Ping Pong stage is a huge circle which you can stand around, and seemed to host a lot of the alternative electronic acts. You’ll get incredible sets from Peggy Gou and Overmono, but also big drag sets such as The House Of, or a ball hosted by Mother Ambrosia Gucci. The Roller Disco is also super fun – it’s a massive roller-skating rink, and everyone can dance inside to other techno acts. I found the acts that embraced its unconventional setting worked better - Malugi and Marlon Hofffstadt’s mix of goofy techno was utterly joyful; DJ Heartstring’s more conventional techno paled in comparison.  

30kv is a smaller stage boxed in by containers, but the acts there were top quality.
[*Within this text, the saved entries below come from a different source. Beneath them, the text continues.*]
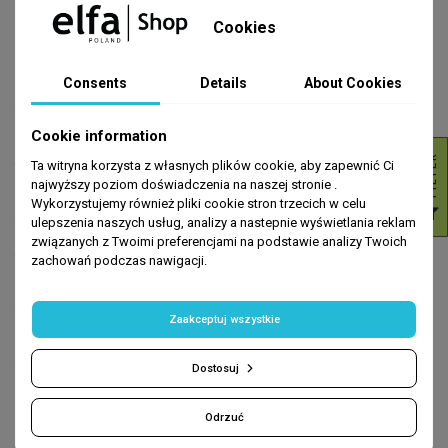
Cookies
Istnieje wiele
rodzajów trądziku
, które różnią się wyglądem i
przebiegiem. Do najczęściej spotykanych należą:
Consents
Details
About Cookies
trądzik młodzieńczy (acne vulgaris)
– związany głównie z
okresem dojrzewania,
Cookie information
R
Ta witryna korzysta z własnych plików cookie, aby zapewnić Ci
trądzik różowaty
– występujący najczęściej u dorosłych,
charakteryzujący się zaczerwienieniem i stanem zapalnym,
najwyższy poziom doświadczenia na naszej stronie .
Wykorzystujemy również pliki cookie stron trzecich w celu
F
I
L
T
E
trądzik pospolity
– z obecnością zaskórników, grudek i krost,
ulepszenia naszych usług, analizy a nastepnie wyświetlania reklam
związanych z Twoimi preferencjami na podstawie analizy Twoich
trądzik ropowiczy, torbielowaty i guzkowy
– cięższe formy
zachowań podczas nawigacji.
prowadzące do powstawania blizn i przebarwień pozapalnych,
trądzik niemowlęcy
– pojawiający się u najmłodszych, związany
Zaakceptuj wszystkie
z aktywnością hormonów matki,
trądzik kosmetyczny i zawodowy
– wynikający z kontaktu z
Dostosuj
substancjami drażniącymi.
Odrzuć
Każda odmiana wymaga indywidualnego podejścia oraz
You could see anyone from Pabllo Vittar’s pop-forró blend, the raw punk energy of Yves Tumour, or the crisp darkwave of Boy Harsher. We also caught the PC Music Takeover that included A.G. Cook, Hannah Diamond, umru, and EASYFUN. The festival ended with Danny L Harle’s insane Harlecore experience, its giant Eurodance sounds almost overwhelming the small stage. Meanwhile, The Big Wheel features its looming namesake machine and hosted many of the other amazing techno acts – we caught Uniiqu3’s Jersey club fun (as well as a fantastic dance circle that formed). 

The Pornceptual Stage hosted movies curated by Berlin sex-positive collective, Pornceptual. Known for their parties, Pornceptual’s movies are supposed to mix queerness, art, and pornography. Some really excelled – a hilarious educational film about trans women was centred by its excellent lead actress – whilst others leaned into really gross stereotypes about Blackness and sexuality. 

Liquid Jungle seemed to be for more R&B and indie acts, such as Cassette Heads ft. Mulay and Meron. The Paper Stage was also very intimate, allowing for up-close and personal raves to acts like Yazzus and Sherelle from the now-defunct 6 Figure Gang, Yung Singh, and MC Yallah and Debmaster. 

It’s a shame that artists don’t seem to promote Melt! as much as it should be, because it’s seriously underrated as a festival. It provides way more extracurricular activities than other festivals, is committed to thinking about ways of being more sustainable, and hosts some top-notch artists for people to enjoy. You’d be hard-pressed to be disappointed by the bags of fun Melt! has on offer.